Substrato cultural, inovação tecnológica e liderança norte-americana

Sobre uma pesquisa em que Manuel Castells trabalhou, acerca dos padrões culturais, sociais e espaciais associados à inovação tecnológica, em uma comparação com o Vale do Silício e a realidade americana, porém envolvendo regiões de todo o planeta, ele comenta no capítulo 1 de seu "A Sociedade em Rede":

"Nossa descoberta mais surpreendente é que as maiores áreas metropolitanas antigas do mundo industrialziado são os príncipais centros de inovação e produção de tecnologia da informação, fora dos EUA. Na Europa, Paris-Sud constitui a maior concentração de produção de alta tecnologia e pesquisa, e o corredor M4 de Londres ainda é a localidade mais preeminente em eletrônica da Grã-Bretanha, em continuidade histórica com as fábricas de materiais bélicos a serviço da Coroa desde o século XIX. É claro que a conquista da superioridade de Munique sobre Berlim deveu-se à derrota alemã na Segunda Guerra Mundial, com a Siemens mudando-se deliberadamente de Berlim para a Bavária, antecipando a ocupação norte-americana daquela área. Tóquio-Yokohama continua a ser o centro do setor japonês de tecnologia da informação, apesar da descentralização de filiais operadas no programa Technopolis. Moscou-Szelenograd e São Petesburgo foram e são os centros de conhecimentos e da produção tecnológica soviética e russa, após o fracasso do sonho siberiano de Khruschev. Hsinchu é, na verdade, um satélite de Taipei; Daeduck nunca teve um papel significativo se comparado a Seul-Inchon, apesar de localizar-se na província onde nasceu o ditador Park; e Pequim e Xangai são e serão o centro do desenvolvimento tecnológico chinês. Pode-se dizer a mesma coisa da Cidade do México, no México, de São Paulo-Campinas, no Brasil, e de Buenos Aires, na Argentina. Nesse sentido, o enfraquecimento tecnológico de antigas metrópoles norte-americanas (Nova York - Nova Jersey, apesar de seu papel proeminente até a década de 1960; Chicago; Detróit; Filadélfia) é exceção em termos internacionais, vinculado à excepcionalidade norte-americana resultante de seu espírito desbravador e interminável escapismo das contradições de cidades construídas e sociedades constituídas. Por outro lado, seria intrigante explorar a relação entre essa excepcionalidade e a inquestionável superioridade norte-americana em uma revolução tecnológica caracterizada pela necessidade de rompimento de parâmetros mentais para estimular a criatividade."
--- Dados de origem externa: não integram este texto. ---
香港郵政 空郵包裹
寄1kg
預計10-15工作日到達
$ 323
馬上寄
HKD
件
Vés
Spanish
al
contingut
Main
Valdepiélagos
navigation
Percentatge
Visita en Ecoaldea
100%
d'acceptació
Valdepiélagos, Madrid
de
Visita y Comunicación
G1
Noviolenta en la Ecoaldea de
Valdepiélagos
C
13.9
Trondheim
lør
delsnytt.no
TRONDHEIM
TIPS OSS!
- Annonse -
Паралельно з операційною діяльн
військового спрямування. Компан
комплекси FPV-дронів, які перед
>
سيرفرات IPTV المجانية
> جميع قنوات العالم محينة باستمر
Para mim, a questão final é simplesmente surpreendentemente cativante. Creio que, explorada a fundo, toca aspectos dos mais diversos das sociedades, e não apenas os institucionais, políticos, "macro-aspectos", por assim dizer. Entender o desenrolar da realidade descrita no breve trecho acima envolve, sim, conhecer esses macro-aspectos todos, mas também demanda esmiuçar o íntimo dos povos. Demanda entender não só a forma como as políticas públicas alocam dinheiro para programas de pesquisa e desenvolvimento e como o sistema educacional é estruturado do ensino primário à pós-graduação nas diferentes nações, mas também a natureza dos sentimentos pessoais diante da diferença, da inovação, da aposta no novo, da "deserção criativa", por assim dizer.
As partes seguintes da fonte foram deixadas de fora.